Would it be possible to write out each entry below exactly, without the pictures?

### Material to process
------------

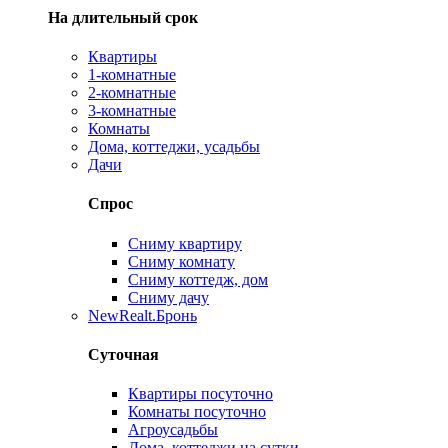
На длительный срок
Квартиры
1-комнатные
2-комнатные
3-комнатные
Комнаты
Дома, коттеджи, усадьбы
Дачи
Спрос
Сниму квартиру
Сниму комнату
Сниму коттедж, дом
Сниму дачу
New
Realt.Бронь
Суточная
Квартиры посуточно
Комнаты посуточно
Агроусадьбы
Дома, коттеджи на сутки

------------

### Output for this task
На длительный срок
Квартиры
1-комнатные
2-комнатные
3-комнатные
Комнаты
Дома, коттеджи, усадьбы
Дачи
Спрос
Сниму квартиру
Сниму комнату
Сниму коттедж, дом
Сниму дачу
New
Realt.Бронь
Суточная
Квартиры посуточно
Комнаты посуточно
Агроусадьбы
Дома, коттеджи на сутки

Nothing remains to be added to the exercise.